* _Assignment_
What is needed is an exact repeat of the lines from the one holding "Blickrichtung erfolgt." through the final line of the data, with no pictures.

(Information shown Opens)

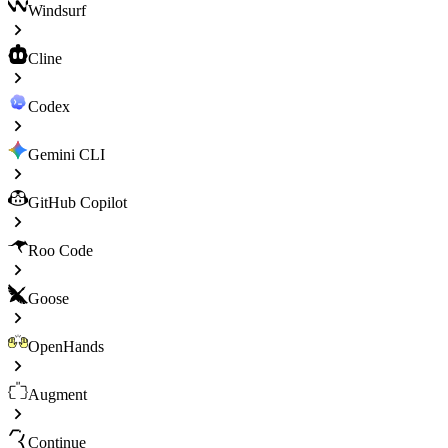
Windsurf
Cline
Codex
Gemini CLI
GitHub Copilot
Roo Code
Goose
OpenHands
Augment
Continue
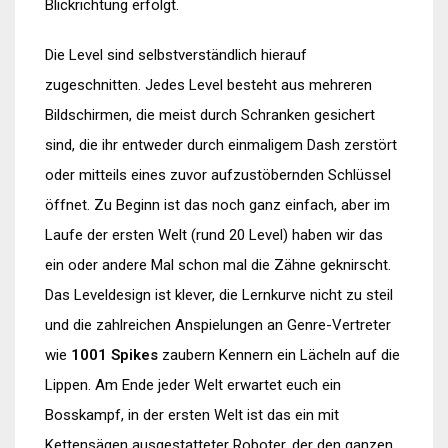
Blickrichtung erfolgt.
Die Level sind selbstverständlich hierauf
zugeschnitten. Jedes Level besteht aus mehreren
Bildschirmen, die meist durch Schranken gesichert
sind, die ihr entweder durch einmaligem Dash zerstört
oder mitteils eines zuvor aufzustöbernden Schlüssel
öffnet. Zu Beginn ist das noch ganz einfach, aber im
Laufe der ersten Welt (rund 20 Level) haben wir das
ein oder andere Mal schon mal die Zähne geknirscht.
Das Leveldesign ist klever, die Lernkurve nicht zu steil
und die zahlreichen Anspielungen an Genre-Vertreter
wie
1001 Spikes
zaubern Kennern ein Lächeln auf die
Lippen. Am Ende jeder Welt erwartet euch ein
Bosskampf, in der ersten Welt ist das ein mit
Kettensägen ausgestatteter Roboter, der den ganzen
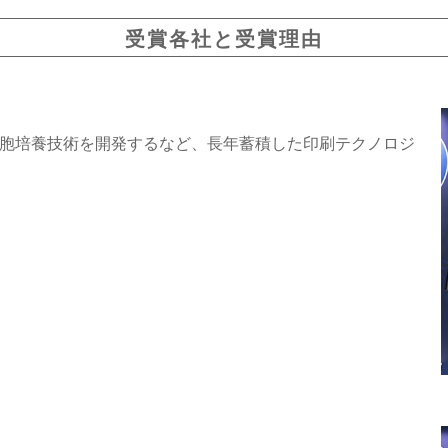
受賞各社と受賞理由
D細胞培養技術を開発するなど、長年蓄積した印刷テクノロジ
。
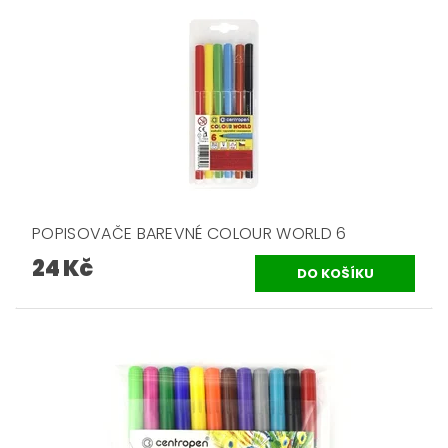
POPISOVAČE BAREVNÉ COLOUR WORLD 6
24 Kč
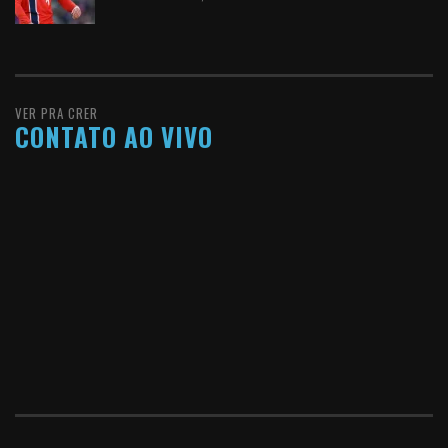
VER PRA CRER
CONTATO AO VIVO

(Information shown Closes)

* _Task result_
Blickrichtung erfolgt.
Die Level sind selbstverständlich hierauf
zugeschnitten. Jedes Level besteht aus mehreren
Bildschirmen, die meist durch Schranken gesichert
sind, die ihr entweder durch einmaligem Dash zerstört
oder mitteils eines zuvor aufzustöbernden Schlüssel
öffnet. Zu Beginn ist das noch ganz einfach, aber im
Laufe der ersten Welt (rund 20 Level) haben wir das
ein oder andere Mal schon mal die Zähne geknirscht.
Das Leveldesign ist klever, die Lernkurve nicht zu steil
und die zahlreichen Anspielungen an Genre-Vertreter
wie
1001 Spikes
zaubern Kennern ein Lächeln auf die
Lippen. Am Ende jeder Welt erwartet euch ein
Bosskampf, in der ersten Welt ist das ein mit
Kettensägen ausgestatteter Roboter, der den ganzen
受賞各社と受賞理由
D細胞培養技術を開発するなど、長年蓄積した印刷テクノロジ
。
POPISOVAČE BAREVNÉ COLOUR WORLD 6
24 Kč
VER PRA CRER
CONTATO AO VIVO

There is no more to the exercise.